В эту минуту я понял, что детей обвиняют несправедливо: они не виноваты, — это случай, несчастье, но не вина. Может быть, я и в самом деле утратил сноровку? Боже, столько лет, столько лет!

Я мог бы смешаться с толпой ребят, потому что все бежали. Но ведь я только первый день ученик.

И я, как дурак, остановился. Даже не сказал: «Простите»… А директор схватил меня за ворот и как встряхнет! Даже голова у меня заболталась… И такой злой…

— Как тебя зовут, шалопай?

Я замер. Сердце так колотится, что слова выговорить не могу. Он знает, что я не нарочно, — значит, должен простить. Но, с другой стороны, так, с размаху, налететь на директора… Он ведь мог упасть, расшибиться. Я хочу что-нибудь сказать, но язык прилипает к гортани. А директор опять встряхнул меня и кричит:

— Будешь ты отвечать или нет? Я спрашиваю, как твоя фамилия?

А вокруг уже толпа. Все смотрят. И мне стыдно, что собралось столько народу. Тут как раз учительница проходила, погнала всех в класс. Я один остался. Опустил голову, точно преступник.

— Иди в учительскую! Я говорю тихо:

— Господин директор, позвольте объяснить. А директор:

— Ну, что там еще объяснять! Почему сразу не отвечал, когда я фамилию спрашивал?

Я говорю:

— Стыдно было: все стоят, смотрят.

А носиться как угорелому тебе не стыдно? Придешь завтра с матерью.

Я заплакал. Слезы сами катятся, как горох.
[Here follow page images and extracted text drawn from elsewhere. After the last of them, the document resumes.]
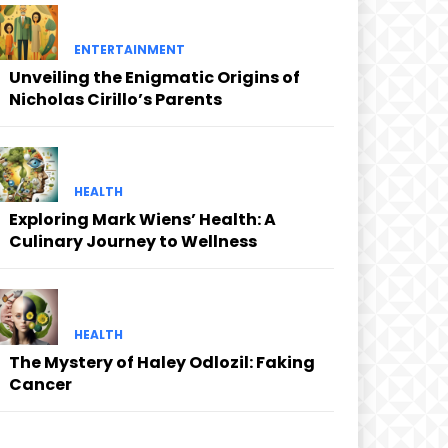
ENTERTAINMENT
Unveiling the Enigmatic Origins of
Nicholas Cirillo’s Parents
HEALTH
Exploring Mark Wiens’ Health: A
Culinary Journey to Wellness
HEALTH
The Mystery of Haley Odlozil: Faking
Cancer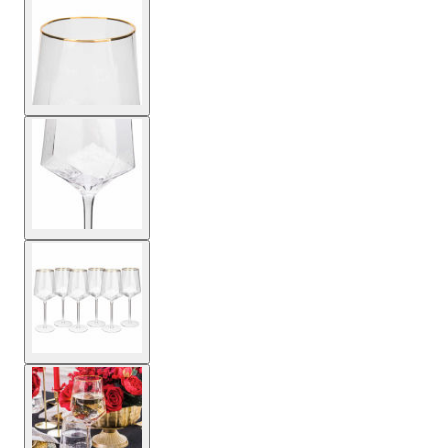
View larger image
View larger image
View larger image
View larger image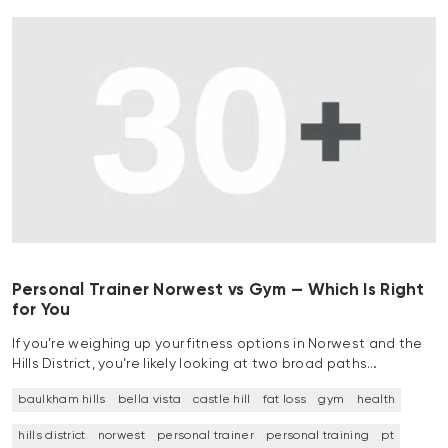
Personal Trainer Norwest vs Gym — Which Is Right
for You
If you’re weighing up your fitness options in Norwest and the
Hills District, you’re likely looking at two broad paths…
baulkham hills
bella vista
castle hill
fat loss
gym
health
hills district
norwest
personal trainer
personal training
pt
Даже в носу мокро. Директор посмотрел, и, видно, ему меня жалко стало.

— Вот видишь, — говорит, — как плохо баловаться, потом плакать приходится.
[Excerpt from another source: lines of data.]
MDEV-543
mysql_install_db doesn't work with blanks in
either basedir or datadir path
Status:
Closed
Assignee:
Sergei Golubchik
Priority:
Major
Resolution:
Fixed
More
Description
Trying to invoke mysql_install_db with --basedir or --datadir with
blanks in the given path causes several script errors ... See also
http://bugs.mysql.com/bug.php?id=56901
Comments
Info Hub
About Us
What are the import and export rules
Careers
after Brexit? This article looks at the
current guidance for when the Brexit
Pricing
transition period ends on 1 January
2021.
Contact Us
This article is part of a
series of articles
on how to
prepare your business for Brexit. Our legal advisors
Если бы я сейчас извинился, он бы простил. Но мне стыдно просить извинения. Мне хочется сказать: «Накажите меня, пожалуйста, как-нибудь по-другому, зачем маму огорчать». Хочется, да сказать не могу, слезы мешают.

— Ладно, иди в класс, урок начался.

Я поклонился, иду. В классе опять все смотрят. И учительница смотрит. А Марыльский меня сзади подталкивает:

— Ну, что?

Я не отвечаю, а он снова:

— Что он тебе сказал?

Я разозлился. Ну что он пристает, какое ему дело?

Учительница говорит:

— Марыльский, прошу не разговаривать.

Наверное, учительнице тоже хотелось, чтобы он оставил меня в покое. Видно, поняла, что у меня горе, — за весь урок ни разу не вызвала.

А я сижу и думаю. Мне обо многом надо подумать. Сижу, не слушаю, не знаю даже, про что говорят. А это как раз арифметика.

Ребята подходят к доске, пишут, стирают. Учительница взяла мел я что-то говорит, объясняет. Я хуже глухого. Потому что я и не слышу и не вижу. И даже вида не делаю, что понимаю.